For a better “The Atom in somebody’s brain” story, I recommend The Brave and the Bold (original series) #115, where the Atom controls a brain-dead Batman to solve his murder.

*There are also synapses between nerve cells and other cells, such as between a nerve cell and a muscle cell.

11 Responses to “ The Brave and the Bold #31: A Medical Review ”

  1. Or in other words: “These electrical pulses fizzing between cellular components that are bigger than you may affect your brain. And by ‘affect your brain’, of course, we mean ‘fricassee you’.”

  2. Did at any point the Atom ask “why should I do anything to save the life of this mass-murdering psychopath?”

    The doctors who came up with the treatment may cite Hippocratic Oath (the applicability of which, in regards to treating an unrepentant and incurable mass-murdering psychopath like the Joker, I’ll leave to others more learned than me), but as far as I can recall, Palmer’s not a medical doctor, he’s a physicist, and has never taken such an oath. Well, aside from the general superhero “be a Good Guy” oath.

  3. It was in there, but handled clumsily.

    When he learns the patient is the Joker, Atom just sits there, not wanting to help. Then the doctors talk about their duty to save lives, and Atom still just sits there. Then the doctors say, “Even if you help us, he might still die,” and so Atom says, “OK, I’ll do it.”

  4. Wow. Somehow, you made me like this book less. That’s… that’s fairly impressive.

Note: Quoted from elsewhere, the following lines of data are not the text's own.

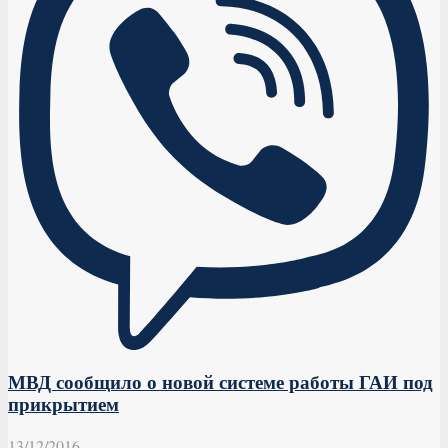
МВД сообщило о новой системе работы ГАИ под
прикрытием
13/12/2016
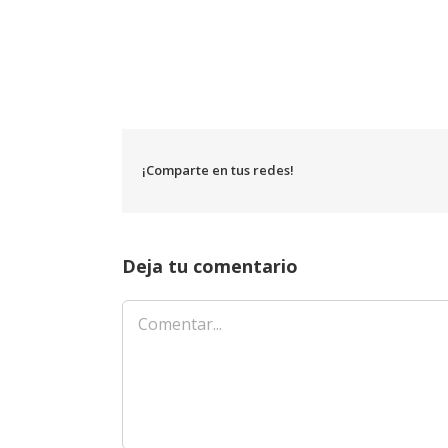
¡Comparte en tus redes!
Deja tu comentario
Comentar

  5. Basically, he only agrees to do it because it’s very likely he’ll fail. It’s a kind of complicated moral position he’s taking there.

  6. I’ve been re-watching JMS’s BABYLON 5 for the first time since its original airing. It holds up quite well overall, but whenever Dr. Franklin opens his mouth in Medlab, I just chuckle sadly and wait for a Londo moment.

  7. Londo rules.

    I am watching B5 all the way through for the first time. 4 eps left plus some of the movies. While yes, it has many many flaws the way the story holds together over 5 seasons is cool.

  8. Hey, I remember reading that brain-dead Batman story! When exactly was it published?

  9. The brain-dead Batman story was in B&B 115, Oct/Nov 1974.

  10. if you want to read something a bit better and less brain numbing, have you read “when the wind blows” ? it has a pretty good example of radiation poisoning. there’s also a cartoon version, but I wouldn’t recommend it with kids around.

  11. Isn’t that B&TB story the one by Bob Haney? The absolutely insane one? That one’s great.